BEGIN Dataset records

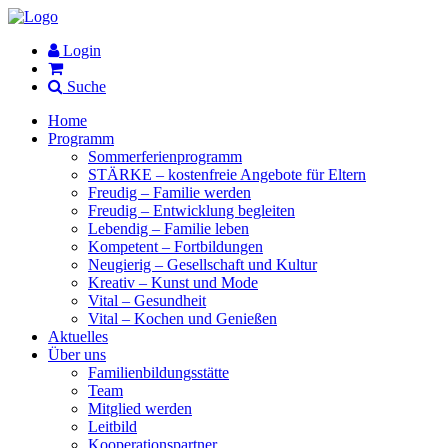
Login
Suche
Home
Programm
Sommerferienprogramm
STÄRKE – kostenfreie Angebote für Eltern
Freudig – Familie werden
Freudig – Entwicklung begleiten
Lebendig – Familie leben
Kompetent – Fortbildungen
Neugierig – Gesellschaft und Kultur
Kreativ – Kunst und Mode
Vital – Gesundheit
Vital – Kochen und Genießen
Aktuelles
Über uns
Familienbildungsstätte
Team
Mitglied werden
Leitbild
Kooperationspartner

END Dataset records

● **Aim of the task**: Extract, exactly, the lines above that begin at the line containing "Neugierig – Gesellschaft und Kultur" and end at the final line of the records; add no other text.

● **Task result**:
Neugierig – Gesellschaft und Kultur
Kreativ – Kunst und Mode
Vital – Gesundheit
Vital – Kochen und Genießen
Aktuelles
Über uns
Familienbildungsstätte
Team
Mitglied werden
Leitbild
Kooperationspartner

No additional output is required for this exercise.